The answer must be an exact copy of every entry.

Stored data entries
>>>>>

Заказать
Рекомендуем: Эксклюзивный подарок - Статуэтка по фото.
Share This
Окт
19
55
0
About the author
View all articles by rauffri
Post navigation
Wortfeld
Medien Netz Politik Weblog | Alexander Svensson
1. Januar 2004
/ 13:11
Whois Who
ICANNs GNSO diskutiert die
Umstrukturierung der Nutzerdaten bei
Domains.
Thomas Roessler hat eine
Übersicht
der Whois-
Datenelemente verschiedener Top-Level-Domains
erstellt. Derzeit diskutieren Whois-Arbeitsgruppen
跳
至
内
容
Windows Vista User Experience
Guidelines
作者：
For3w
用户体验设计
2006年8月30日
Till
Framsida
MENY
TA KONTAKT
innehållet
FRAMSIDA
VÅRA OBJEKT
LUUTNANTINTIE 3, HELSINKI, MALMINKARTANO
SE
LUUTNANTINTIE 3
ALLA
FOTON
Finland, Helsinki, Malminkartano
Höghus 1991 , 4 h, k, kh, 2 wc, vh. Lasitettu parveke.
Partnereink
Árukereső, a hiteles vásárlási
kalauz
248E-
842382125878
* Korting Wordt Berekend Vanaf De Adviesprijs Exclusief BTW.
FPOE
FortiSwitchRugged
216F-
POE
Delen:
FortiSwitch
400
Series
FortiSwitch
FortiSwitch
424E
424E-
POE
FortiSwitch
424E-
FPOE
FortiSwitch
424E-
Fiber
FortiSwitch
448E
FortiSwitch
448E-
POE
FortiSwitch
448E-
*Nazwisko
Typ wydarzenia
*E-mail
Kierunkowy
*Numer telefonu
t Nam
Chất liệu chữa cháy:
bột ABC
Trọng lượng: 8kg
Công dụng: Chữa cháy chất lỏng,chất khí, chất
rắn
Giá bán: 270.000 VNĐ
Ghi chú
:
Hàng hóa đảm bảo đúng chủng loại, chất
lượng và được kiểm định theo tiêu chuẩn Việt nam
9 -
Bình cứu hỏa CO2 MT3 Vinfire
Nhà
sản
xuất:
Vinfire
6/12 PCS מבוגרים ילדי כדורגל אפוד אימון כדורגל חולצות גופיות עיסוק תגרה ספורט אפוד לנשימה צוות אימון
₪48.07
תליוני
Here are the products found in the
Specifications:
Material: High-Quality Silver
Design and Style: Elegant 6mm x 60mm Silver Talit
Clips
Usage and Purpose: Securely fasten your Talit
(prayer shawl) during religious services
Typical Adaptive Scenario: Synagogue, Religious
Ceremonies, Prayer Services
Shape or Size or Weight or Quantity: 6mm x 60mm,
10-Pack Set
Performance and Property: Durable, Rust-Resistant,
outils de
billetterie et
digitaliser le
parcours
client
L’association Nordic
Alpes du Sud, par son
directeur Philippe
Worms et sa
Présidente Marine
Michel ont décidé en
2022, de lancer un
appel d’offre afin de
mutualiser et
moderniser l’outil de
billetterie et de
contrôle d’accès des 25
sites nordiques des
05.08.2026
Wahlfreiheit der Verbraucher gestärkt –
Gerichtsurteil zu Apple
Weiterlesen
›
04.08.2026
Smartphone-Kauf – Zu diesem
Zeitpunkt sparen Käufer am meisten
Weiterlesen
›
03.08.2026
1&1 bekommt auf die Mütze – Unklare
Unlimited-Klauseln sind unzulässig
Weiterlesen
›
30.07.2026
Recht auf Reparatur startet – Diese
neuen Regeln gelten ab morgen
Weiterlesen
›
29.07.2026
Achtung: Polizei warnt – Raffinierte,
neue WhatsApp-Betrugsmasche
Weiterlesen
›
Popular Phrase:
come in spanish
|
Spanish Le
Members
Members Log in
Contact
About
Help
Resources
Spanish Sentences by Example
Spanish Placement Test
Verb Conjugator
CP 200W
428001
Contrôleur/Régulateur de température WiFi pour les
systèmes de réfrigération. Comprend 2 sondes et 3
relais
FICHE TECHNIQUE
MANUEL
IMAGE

<<<<<

▸ WRITTEN ANSWER:
Заказать
Рекомендуем: Эксклюзивный подарок - Статуэтка по фото.
Share This
Окт
19
55
0
About the author
View all articles by rauffri
Post navigation
Wortfeld
Medien Netz Politik Weblog | Alexander Svensson
1. Januar 2004
/ 13:11
Whois Who
ICANNs GNSO diskutiert die
Umstrukturierung der Nutzerdaten bei
Domains.
Thomas Roessler hat eine
Übersicht
der Whois-
Datenelemente verschiedener Top-Level-Domains
erstellt. Derzeit diskutieren Whois-Arbeitsgruppen
跳
至
内
容
Windows Vista User Experience
Guidelines
作者：
For3w
用户体验设计
2006年8月30日
Till
Framsida
MENY
TA KONTAKT
innehållet
FRAMSIDA
VÅRA OBJEKT
LUUTNANTINTIE 3, HELSINKI, MALMINKARTANO
SE
LUUTNANTINTIE 3
ALLA
FOTON
Finland, Helsinki, Malminkartano
Höghus 1991 , 4 h, k, kh, 2 wc, vh. Lasitettu parveke.
Partnereink
Árukereső, a hiteles vásárlási
kalauz
248E-
842382125878
* Korting Wordt Berekend Vanaf De Adviesprijs Exclusief BTW.
FPOE
FortiSwitchRugged
216F-
POE
Delen:
FortiSwitch
400
Series
FortiSwitch
FortiSwitch
424E
424E-
POE
FortiSwitch
424E-
FPOE
FortiSwitch
424E-
Fiber
FortiSwitch
448E
FortiSwitch
448E-
POE
FortiSwitch
448E-
*Nazwisko
Typ wydarzenia
*E-mail
Kierunkowy
*Numer telefonu
t Nam
Chất liệu chữa cháy:
bột ABC
Trọng lượng: 8kg
Công dụng: Chữa cháy chất lỏng,chất khí, chất
rắn
Giá bán: 270.000 VNĐ
Ghi chú
:
Hàng hóa đảm bảo đúng chủng loại, chất
lượng và được kiểm định theo tiêu chuẩn Việt nam
9 -
Bình cứu hỏa CO2 MT3 Vinfire
Nhà
sản
xuất:
Vinfire
6/12 PCS מבוגרים ילדי כדורגל אפוד אימון כדורגל חולצות גופיות עיסוק תגרה ספורט אפוד לנשימה צוות אימון
₪48.07
תליוני
Here are the products found in the
Specifications:
Material: High-Quality Silver
Design and Style: Elegant 6mm x 60mm Silver Talit
Clips
Usage and Purpose: Securely fasten your Talit
(prayer shawl) during religious services
Typical Adaptive Scenario: Synagogue, Religious
Ceremonies, Prayer Services
Shape or Size or Weight or Quantity: 6mm x 60mm,
10-Pack Set
Performance and Property: Durable, Rust-Resistant,
outils de
billetterie et
digitaliser le
parcours
client
L’association Nordic
Alpes du Sud, par son
directeur Philippe
Worms et sa
Présidente Marine
Michel ont décidé en
2022, de lancer un
appel d’offre afin de
mutualiser et
moderniser l’outil de
billetterie et de
contrôle d’accès des 25
sites nordiques des
05.08.2026
Wahlfreiheit der Verbraucher gestärkt –
Gerichtsurteil zu Apple
Weiterlesen
›
04.08.2026
Smartphone-Kauf – Zu diesem
Zeitpunkt sparen Käufer am meisten
Weiterlesen
›
03.08.2026
1&1 bekommt auf die Mütze – Unklare
Unlimited-Klauseln sind unzulässig
Weiterlesen
›
30.07.2026
Recht auf Reparatur startet – Diese
neuen Regeln gelten ab morgen
Weiterlesen
›
29.07.2026
Achtung: Polizei warnt – Raffinierte,
neue WhatsApp-Betrugsmasche
Weiterlesen
›
Popular Phrase:
come in spanish
|
Spanish Le
Members
Members Log in
Contact
About
Help
Resources
Spanish Sentences by Example
Spanish Placement Test
Verb Conjugator
CP 200W
428001
Contrôleur/Régulateur de température WiFi pour les
systèmes de réfrigération. Comprend 2 sondes et 3
relais
FICHE TECHNIQUE
MANUEL
IMAGE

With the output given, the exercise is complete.